And then there is the even weirder decisions of zuck, the biggest loser of all:
- VR didnt seem to catch on
- the metaverse is a giant smelly pile of poo and he sunk millions in it
- he is hiring AI engineers at absurd money in a rapidly cooling bubble market
- he immediately started ass kissing the orange stain that calls himself president
Is he purposefully trying to be a caricature cartoon vilain, a grotesque loser, and his company an emblem of evil? Or is it just cluelessness?
>the metaverse is a giant smelly pile of poo and he sunk millions in it
He sunk tens of billions.
Estimates (because we don't have "Reality Labs" broken out before 2019) put Zuck's Metaverse Misadventure & Boondoggle about $75B in the hole ($10B revenue on $85B spend) with no signs of a turnaround in revenue.

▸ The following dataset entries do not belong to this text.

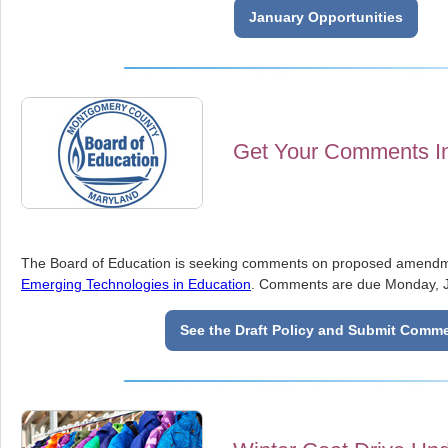
January Opportunities
Get Your Comments I
The Board of Education is seeking comments on proposed amendm
Emerging Technologies in Education
. Comments are due Monday, J
See the Draft Policy and Submit Comm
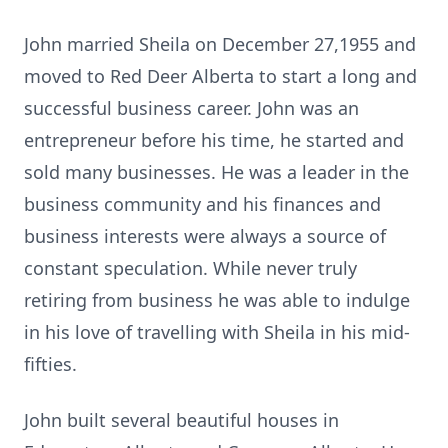
John married Sheila on December 27,1955 and
moved to Red Deer Alberta to start a long and
successful business career. John was an
entrepreneur before his time, he started and
sold many businesses. He was a leader in the
business community and his finances and
business interests were always a source of
constant speculation. While never truly
retiring from business he was able to indulge
in his love of travelling with Sheila in his mid-
fifties.
John built several beautiful houses in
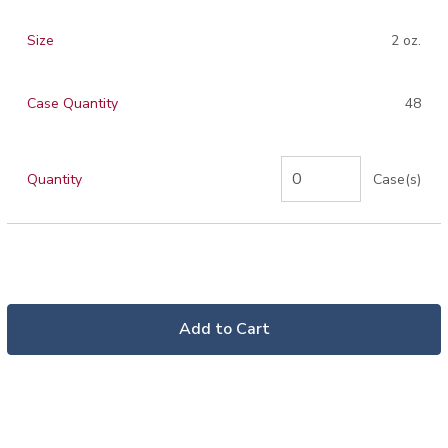
Size
2 oz.
Case Quantity
48
Quantity
Case(s)
Add to Cart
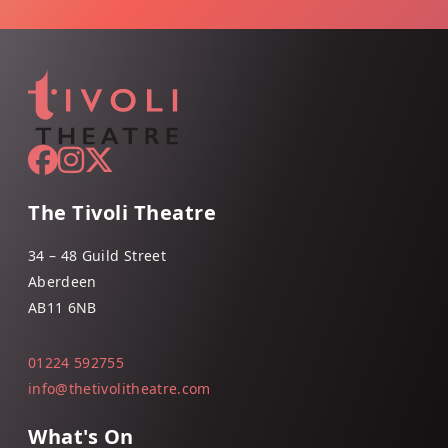
The Tivoli Theatre
34 – 48 Guild Street
Aberdeen
AB11 6NB
01224 592755
info@thetivolitheatre.com
What's On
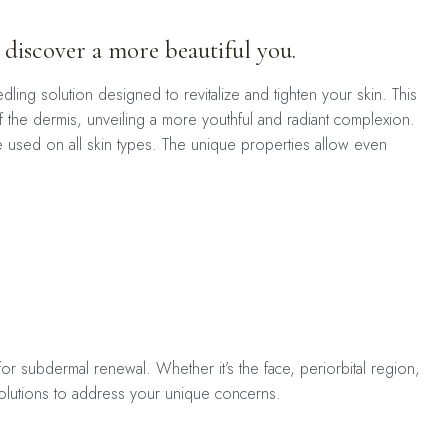
 discover a more beautiful you.
ng solution designed to revitalize and tighten your skin. This
of the dermis, unveiling a more youthful and radiant complexion.
be used on all skin types. The unique properties allow even
for subdermal renewal. Whether it’s the face, periorbital region,
 solutions to address your unique concerns.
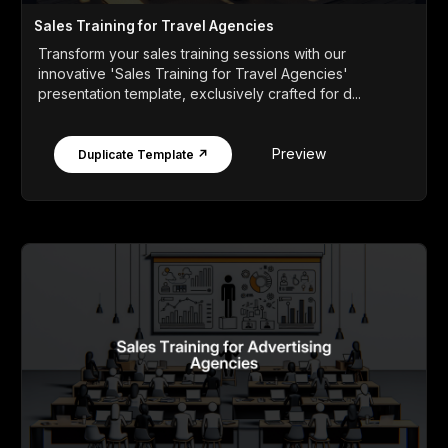
Sales Training for Travel Agencies
Transform your sales training sessions with our
innovative 'Sales Training for Travel Agencies'
presentation template, exclusively crafted for d...
Preview
Duplicate Template ↗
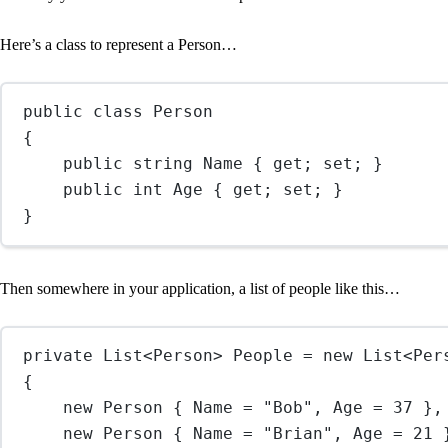
Here’s a class to represent a Person…
public
class
Person
{
public
string
Name
 { 
get
; 
set
; }
public
int
Age
 { 
get
; 
set
; }
}
Then somewhere in your application, a list of people like this…
private
List
<
Person
> 
People
=
new
List
<
Per
{
new
Person
 { Name 
=
"Bob"
, Age 
=
37
 },
new
Person
 { Name 
=
"Brian"
, Age 
=
21
 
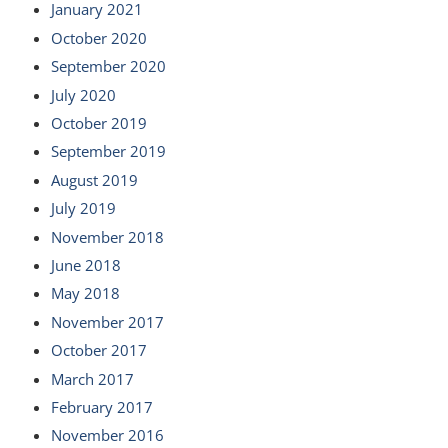
January 2021
October 2020
September 2020
July 2020
October 2019
September 2019
August 2019
July 2019
November 2018
June 2018
May 2018
November 2017
October 2017
March 2017
February 2017
November 2016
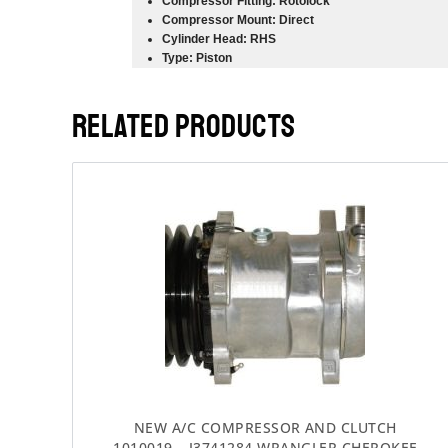
Compressor Fitting: Rotolock
Compressor Mount: Direct
Cylinder Head: RHS
Type: Piston
RELATED PRODUCTS
NEW A/C COMPRESSOR AND CLUTCH
1010019 – J3741284 WRANGLER CHEROKEE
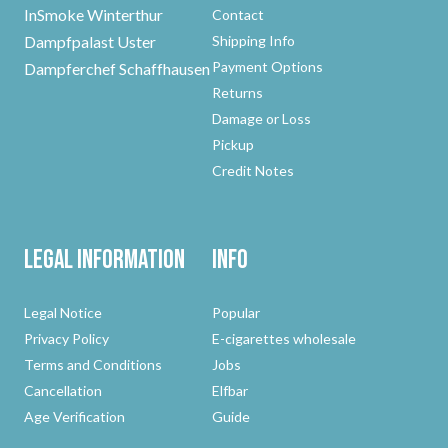
InSmoke Winterthur
Contact
Dampfpalast Uster
Shipping Info
Payment Options
Dampferchef Schaffhausen
Returns
Damage or Loss
Pickup
Credit Notes
Legal Information
Info
Legal Notice
Popular
Privacy Policy
E-cigarettes wholesale
Terms and Conditions
Jobs
Cancellation
Elfbar
Age Verification
Guide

There are plans to turn things around with AR spectacles but decent ones are years off and will require entirely new investment with little re-use of that $75B Metaverse nonsense (Oculus acquisition, 5 generations of Quest R&D, Horizon Worlds, partnered and sponsored games and content, etc.)
The only real ROI will be the experience and staff gained. The rest will almost certainly land in the dustbin.
They managed to tap in to a seemingly unlimited ocean of uninformed useful idiots, paid shills, bots and psychopaths. Its how you get rich in social media.
Gang, who should we believe: a rando with 10 karma points who acts like he knows it all without any evidence or one of the last remaining journalistic institutions?
My man, Meta were caught torrenting/pirate books to train the garbage that is llama. Meta enabled a couple of genocides including the one in Myanmar. Meta suppressed reports on children safety (Washington Post probably is also activist journalism, right? https://www.washingtonpost.com/investigations/2025/09/08/met...).
We are not surprised at all that s company that has been consistently evil, is evil again.
Facebook doesn't give me a straight answer, when I ask them questions about their policies, even when my questions aren't answered by their policies. The job of the privacy team within Facebook is not privacy: it's reducing liability.
Obviously not: if I had, I'd have inside contacts I could ask, instead of having to bother their public relations people to beg for scraps of intel about what they're doing with my information, while they act
I don't believe they've lied to me – I'm not so uncharitable as to assume their incorrect "it's written in the policy!" claims were deliberate lies –, but they're certainly not forthcoming.
We don't really know that messages really are end-to-end encrypted though, do we? Is there a way to actually check that the messages in transit are encrypted in a way that only the other end can decrypt them? If not, we have to take Meta's word for it, which frankly doesn't carry much weight.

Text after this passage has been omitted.